A rage of confidence fumed in me. I wondered if the mania could be seen in my eyes. The narcotic effect left me grinning.
“Are you ready?” I said.
Pieces of the apple’s flesh splattered across my face. She leaned over to take another.
She rested it on my head and soon it popped like cartilage.
I reached for the bottle and placed the pistol on the barrel.
“You ready to go inside?” I said.
Silence held her as another apple was taken. She gave me the gun.
“You ready to play god?”
The veins in my arms expanded as the cold steel stung.
I walked toward her and tasted her tongue before asking if she wanted to taste the apple. Her nipples went erect—so I sucked on them. The energy was becoming addicting.
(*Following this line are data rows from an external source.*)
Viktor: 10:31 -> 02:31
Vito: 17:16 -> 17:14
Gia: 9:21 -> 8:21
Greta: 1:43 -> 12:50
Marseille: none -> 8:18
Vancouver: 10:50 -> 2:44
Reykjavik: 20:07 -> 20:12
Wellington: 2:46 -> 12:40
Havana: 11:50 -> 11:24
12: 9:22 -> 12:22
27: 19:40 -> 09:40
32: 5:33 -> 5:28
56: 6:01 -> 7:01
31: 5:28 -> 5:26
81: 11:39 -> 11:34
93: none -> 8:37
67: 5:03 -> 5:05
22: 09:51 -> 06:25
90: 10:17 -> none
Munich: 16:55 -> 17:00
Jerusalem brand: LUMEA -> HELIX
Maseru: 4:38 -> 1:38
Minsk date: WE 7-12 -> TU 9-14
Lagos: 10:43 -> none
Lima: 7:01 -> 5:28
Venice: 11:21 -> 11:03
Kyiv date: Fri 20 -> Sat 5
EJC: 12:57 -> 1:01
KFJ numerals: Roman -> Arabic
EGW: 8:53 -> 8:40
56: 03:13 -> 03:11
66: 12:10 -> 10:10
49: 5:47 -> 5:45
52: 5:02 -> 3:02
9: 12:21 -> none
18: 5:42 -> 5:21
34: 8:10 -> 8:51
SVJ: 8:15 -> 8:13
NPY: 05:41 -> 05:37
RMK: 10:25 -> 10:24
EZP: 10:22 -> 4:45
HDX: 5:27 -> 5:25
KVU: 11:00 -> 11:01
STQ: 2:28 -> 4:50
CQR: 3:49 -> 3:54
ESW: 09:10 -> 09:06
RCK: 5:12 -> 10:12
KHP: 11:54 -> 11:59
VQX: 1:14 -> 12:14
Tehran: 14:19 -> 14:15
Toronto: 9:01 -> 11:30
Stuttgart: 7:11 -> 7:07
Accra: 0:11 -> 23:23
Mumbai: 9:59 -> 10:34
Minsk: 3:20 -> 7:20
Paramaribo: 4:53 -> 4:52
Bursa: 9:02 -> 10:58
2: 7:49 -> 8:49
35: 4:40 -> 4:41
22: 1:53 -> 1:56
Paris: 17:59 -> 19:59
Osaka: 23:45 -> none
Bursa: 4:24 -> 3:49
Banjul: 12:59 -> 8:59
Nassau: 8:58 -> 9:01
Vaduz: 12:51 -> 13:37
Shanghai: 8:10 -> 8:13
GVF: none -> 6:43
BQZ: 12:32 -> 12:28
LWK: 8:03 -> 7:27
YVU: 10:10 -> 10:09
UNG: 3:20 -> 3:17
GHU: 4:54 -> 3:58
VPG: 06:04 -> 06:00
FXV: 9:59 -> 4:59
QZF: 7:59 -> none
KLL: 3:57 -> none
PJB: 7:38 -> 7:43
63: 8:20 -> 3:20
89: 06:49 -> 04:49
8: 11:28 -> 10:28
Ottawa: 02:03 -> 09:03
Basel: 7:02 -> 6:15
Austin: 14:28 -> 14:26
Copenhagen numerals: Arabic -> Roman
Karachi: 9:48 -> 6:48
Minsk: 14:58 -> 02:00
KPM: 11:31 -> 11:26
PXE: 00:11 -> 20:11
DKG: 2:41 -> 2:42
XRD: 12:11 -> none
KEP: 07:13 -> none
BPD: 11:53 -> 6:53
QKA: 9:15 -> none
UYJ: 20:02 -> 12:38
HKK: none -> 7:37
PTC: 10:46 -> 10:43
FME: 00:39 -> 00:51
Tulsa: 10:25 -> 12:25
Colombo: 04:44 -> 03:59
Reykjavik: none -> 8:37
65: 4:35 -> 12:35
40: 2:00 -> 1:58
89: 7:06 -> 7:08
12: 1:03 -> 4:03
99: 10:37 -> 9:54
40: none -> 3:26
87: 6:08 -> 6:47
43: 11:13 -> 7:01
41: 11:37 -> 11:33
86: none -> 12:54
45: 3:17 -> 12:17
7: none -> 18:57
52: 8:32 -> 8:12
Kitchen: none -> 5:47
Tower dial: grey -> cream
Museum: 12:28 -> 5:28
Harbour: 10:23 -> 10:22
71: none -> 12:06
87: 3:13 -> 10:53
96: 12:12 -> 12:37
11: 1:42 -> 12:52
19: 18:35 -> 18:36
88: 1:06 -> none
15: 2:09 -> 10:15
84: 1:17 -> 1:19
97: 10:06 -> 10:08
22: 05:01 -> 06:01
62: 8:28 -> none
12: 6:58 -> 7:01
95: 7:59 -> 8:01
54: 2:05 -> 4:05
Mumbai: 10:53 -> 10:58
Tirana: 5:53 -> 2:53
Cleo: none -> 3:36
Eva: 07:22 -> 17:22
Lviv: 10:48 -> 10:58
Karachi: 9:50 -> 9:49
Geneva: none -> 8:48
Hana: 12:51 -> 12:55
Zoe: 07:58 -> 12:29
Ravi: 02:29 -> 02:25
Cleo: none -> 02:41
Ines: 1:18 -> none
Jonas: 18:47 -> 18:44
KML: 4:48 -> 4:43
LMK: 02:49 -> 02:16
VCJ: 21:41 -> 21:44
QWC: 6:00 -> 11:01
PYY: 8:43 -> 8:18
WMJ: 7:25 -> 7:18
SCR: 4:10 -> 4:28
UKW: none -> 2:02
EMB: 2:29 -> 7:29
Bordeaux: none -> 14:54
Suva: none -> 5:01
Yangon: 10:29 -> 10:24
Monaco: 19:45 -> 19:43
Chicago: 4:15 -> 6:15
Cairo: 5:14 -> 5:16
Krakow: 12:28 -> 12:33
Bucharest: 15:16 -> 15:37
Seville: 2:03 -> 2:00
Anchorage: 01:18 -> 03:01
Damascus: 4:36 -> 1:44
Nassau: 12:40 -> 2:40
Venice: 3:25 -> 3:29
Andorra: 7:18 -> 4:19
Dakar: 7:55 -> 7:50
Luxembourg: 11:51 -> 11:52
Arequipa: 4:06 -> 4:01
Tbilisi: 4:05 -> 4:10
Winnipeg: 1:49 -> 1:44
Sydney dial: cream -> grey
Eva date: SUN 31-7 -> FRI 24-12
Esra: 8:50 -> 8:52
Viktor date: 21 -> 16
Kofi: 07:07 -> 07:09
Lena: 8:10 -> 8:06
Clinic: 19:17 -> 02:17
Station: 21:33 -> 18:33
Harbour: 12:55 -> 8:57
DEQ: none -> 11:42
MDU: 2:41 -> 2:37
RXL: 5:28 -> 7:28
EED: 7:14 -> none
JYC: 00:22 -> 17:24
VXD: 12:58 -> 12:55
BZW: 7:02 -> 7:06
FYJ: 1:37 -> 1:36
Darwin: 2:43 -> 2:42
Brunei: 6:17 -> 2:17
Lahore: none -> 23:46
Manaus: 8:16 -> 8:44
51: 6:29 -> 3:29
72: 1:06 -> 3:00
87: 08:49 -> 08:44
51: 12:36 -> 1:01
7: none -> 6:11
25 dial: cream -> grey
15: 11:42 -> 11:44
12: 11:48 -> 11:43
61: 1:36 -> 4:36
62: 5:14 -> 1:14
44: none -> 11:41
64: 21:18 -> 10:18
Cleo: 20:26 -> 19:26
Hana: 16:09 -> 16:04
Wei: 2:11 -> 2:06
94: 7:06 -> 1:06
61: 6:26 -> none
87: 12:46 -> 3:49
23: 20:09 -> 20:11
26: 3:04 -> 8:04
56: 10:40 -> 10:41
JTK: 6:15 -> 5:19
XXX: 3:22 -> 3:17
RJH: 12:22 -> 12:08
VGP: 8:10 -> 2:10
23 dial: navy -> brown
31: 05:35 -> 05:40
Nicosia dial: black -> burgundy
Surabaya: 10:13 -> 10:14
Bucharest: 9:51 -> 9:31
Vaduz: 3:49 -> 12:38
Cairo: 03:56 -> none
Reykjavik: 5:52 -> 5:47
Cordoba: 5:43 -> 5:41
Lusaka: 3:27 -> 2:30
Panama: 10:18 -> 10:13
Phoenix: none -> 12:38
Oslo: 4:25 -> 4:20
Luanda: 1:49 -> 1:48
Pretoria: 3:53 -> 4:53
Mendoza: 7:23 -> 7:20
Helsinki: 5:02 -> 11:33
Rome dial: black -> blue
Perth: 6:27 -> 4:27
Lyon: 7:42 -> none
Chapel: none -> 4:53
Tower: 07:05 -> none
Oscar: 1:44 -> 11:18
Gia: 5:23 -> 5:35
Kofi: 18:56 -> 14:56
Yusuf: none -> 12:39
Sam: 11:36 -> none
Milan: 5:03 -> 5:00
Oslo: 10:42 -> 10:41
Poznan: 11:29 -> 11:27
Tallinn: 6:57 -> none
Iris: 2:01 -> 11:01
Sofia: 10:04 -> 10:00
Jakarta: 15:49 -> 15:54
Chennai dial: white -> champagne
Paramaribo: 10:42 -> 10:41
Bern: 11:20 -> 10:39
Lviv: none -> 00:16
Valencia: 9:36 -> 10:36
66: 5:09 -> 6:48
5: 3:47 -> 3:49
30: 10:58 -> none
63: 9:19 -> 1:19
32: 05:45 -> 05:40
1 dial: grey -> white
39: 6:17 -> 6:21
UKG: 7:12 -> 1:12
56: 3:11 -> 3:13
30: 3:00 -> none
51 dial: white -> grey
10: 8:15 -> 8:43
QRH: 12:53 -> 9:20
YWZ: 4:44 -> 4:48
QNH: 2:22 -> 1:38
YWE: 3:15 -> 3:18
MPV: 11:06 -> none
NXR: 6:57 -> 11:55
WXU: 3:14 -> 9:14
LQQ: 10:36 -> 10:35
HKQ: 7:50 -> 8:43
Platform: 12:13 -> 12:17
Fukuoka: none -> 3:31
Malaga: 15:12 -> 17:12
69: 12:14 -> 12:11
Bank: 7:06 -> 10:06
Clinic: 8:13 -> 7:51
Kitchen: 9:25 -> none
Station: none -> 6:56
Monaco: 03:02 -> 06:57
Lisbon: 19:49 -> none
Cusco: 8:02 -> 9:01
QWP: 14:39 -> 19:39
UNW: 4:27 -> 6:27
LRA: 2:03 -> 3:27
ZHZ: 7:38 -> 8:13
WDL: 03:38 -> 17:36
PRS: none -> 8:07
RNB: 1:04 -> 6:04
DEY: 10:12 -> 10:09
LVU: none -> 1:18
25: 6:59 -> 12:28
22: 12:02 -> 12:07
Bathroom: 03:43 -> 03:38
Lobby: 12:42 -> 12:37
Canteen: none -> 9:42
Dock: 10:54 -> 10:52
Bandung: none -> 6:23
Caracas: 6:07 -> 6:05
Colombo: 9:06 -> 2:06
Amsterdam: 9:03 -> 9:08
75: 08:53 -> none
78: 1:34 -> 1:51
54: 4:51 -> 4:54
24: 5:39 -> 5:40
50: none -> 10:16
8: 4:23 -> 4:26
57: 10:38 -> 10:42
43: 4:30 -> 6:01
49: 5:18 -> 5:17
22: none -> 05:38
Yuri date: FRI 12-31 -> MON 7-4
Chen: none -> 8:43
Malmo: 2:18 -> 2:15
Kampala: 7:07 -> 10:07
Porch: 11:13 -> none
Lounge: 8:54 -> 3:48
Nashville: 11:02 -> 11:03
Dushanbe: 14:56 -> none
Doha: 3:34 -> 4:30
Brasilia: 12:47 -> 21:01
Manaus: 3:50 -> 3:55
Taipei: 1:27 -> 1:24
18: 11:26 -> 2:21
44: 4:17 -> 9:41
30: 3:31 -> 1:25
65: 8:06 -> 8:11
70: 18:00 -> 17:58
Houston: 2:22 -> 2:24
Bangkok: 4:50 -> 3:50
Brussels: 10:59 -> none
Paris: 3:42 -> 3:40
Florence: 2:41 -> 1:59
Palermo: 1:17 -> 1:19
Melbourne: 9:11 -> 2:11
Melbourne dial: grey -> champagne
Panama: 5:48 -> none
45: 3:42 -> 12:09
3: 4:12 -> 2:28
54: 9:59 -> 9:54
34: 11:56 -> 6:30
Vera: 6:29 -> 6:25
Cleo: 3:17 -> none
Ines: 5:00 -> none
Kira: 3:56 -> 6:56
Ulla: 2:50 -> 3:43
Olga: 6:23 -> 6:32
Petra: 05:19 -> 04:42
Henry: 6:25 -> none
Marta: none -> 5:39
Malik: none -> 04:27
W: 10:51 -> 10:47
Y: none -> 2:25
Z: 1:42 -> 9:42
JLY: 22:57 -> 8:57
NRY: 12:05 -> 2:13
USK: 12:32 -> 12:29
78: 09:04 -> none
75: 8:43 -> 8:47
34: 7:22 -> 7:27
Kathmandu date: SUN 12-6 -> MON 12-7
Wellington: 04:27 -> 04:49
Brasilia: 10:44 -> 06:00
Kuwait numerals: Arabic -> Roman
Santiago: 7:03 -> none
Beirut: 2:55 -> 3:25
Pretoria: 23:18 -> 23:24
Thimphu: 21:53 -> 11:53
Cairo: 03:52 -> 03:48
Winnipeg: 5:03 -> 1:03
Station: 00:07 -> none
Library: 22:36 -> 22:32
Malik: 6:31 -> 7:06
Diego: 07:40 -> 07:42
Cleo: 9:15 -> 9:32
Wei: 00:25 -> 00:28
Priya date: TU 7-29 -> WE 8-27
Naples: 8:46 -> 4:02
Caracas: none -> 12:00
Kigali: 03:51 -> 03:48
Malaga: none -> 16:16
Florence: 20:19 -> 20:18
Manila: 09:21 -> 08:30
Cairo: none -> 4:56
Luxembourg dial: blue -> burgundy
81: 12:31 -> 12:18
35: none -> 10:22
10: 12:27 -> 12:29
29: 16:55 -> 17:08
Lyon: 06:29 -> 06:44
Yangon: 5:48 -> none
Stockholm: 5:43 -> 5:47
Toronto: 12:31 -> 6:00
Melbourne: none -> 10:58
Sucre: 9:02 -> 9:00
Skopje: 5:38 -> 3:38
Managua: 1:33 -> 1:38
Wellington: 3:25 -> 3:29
She opened her mouth and closed her eyes. The trigger was pulled and pieces of flesh slid down the walls as specs of blood dripped from the ceiling.
I scanned my mind for escape, but nothing was satiating. I thought about Dietrich and Ansell, but there was no way they heard anything.
I paced the room and swigged at the wine in hopes to satisfy an eternal thirst that drained from my pores. A weightlessness found itself in my gut and it felt as if I were floating.
I was washing my hands in the kitchen when the bedroom door opened. I cut the lights and watched Ansell stumble into the bathroom. When he migrated back, darkness cloaked the house.